Rodney is three times as old as his sister. Ayear ago he was four times as old. How old are rodney and his sister now?
R=3S
R-1=4(S-1)
Does that help?
3 x 3 = 9
2 x 4 = 8
To find out how old Rodney and his sister are now, let's assign some variables.
Let's say Rodney's current age is R, and his sister's current age is S.
From the given information, we know that Rodney is three times as old as his sister, so we can write the equation:
R = 3S ---(Equation 1)
We also know that a year ago, Rodney was four times as old as his sister. So, we need to consider their ages one year ago.
Rodney's age one year ago would be (R - 1), and his sister's age one year ago would be (S - 1).
Using this information, we can write another equation:
R - 1 = 4(S - 1) ---(Equation 2)
Now we have a system of two equations (Equation 1 and Equation 2). We can solve this system to find the values of R and S.

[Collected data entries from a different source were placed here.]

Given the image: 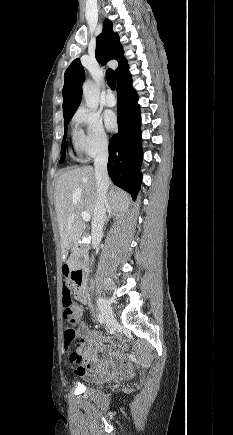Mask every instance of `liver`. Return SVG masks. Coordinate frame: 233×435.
<instances>
[{
	"label": "liver",
	"instance_id": "6515ba94",
	"mask_svg": "<svg viewBox=\"0 0 233 435\" xmlns=\"http://www.w3.org/2000/svg\"><path fill=\"white\" fill-rule=\"evenodd\" d=\"M97 199L95 170L91 166L78 167L62 173L55 185V210L60 233L62 253L77 240L83 231L82 212L94 216ZM130 205V196L112 188L107 195V210L118 216L125 214Z\"/></svg>",
	"mask_w": 233,
	"mask_h": 435
}]
</instances>
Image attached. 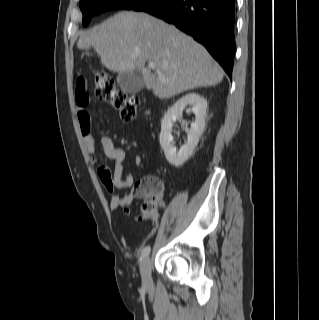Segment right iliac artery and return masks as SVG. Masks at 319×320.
<instances>
[{
	"label": "right iliac artery",
	"instance_id": "obj_1",
	"mask_svg": "<svg viewBox=\"0 0 319 320\" xmlns=\"http://www.w3.org/2000/svg\"><path fill=\"white\" fill-rule=\"evenodd\" d=\"M150 250H151L150 246L145 247V248L142 250V257H143V258L147 257V256L149 255V253H150Z\"/></svg>",
	"mask_w": 319,
	"mask_h": 320
}]
</instances>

Let's substitute the value of R from Equation 1 into Equation 2:
3S - 1 = 4(S - 1)
Now, simplify and solve for S:
3S - 1 = 4S - 4
3S - 4S = -4 + 1
-S = -3
S = 3
Now that we have found S, we can substitute it back into Equation 1 to find R:
R = 3S
R = 3(3)
R = 9
So, Rodney is currently 9 years old, and his sister is currently 3 years old.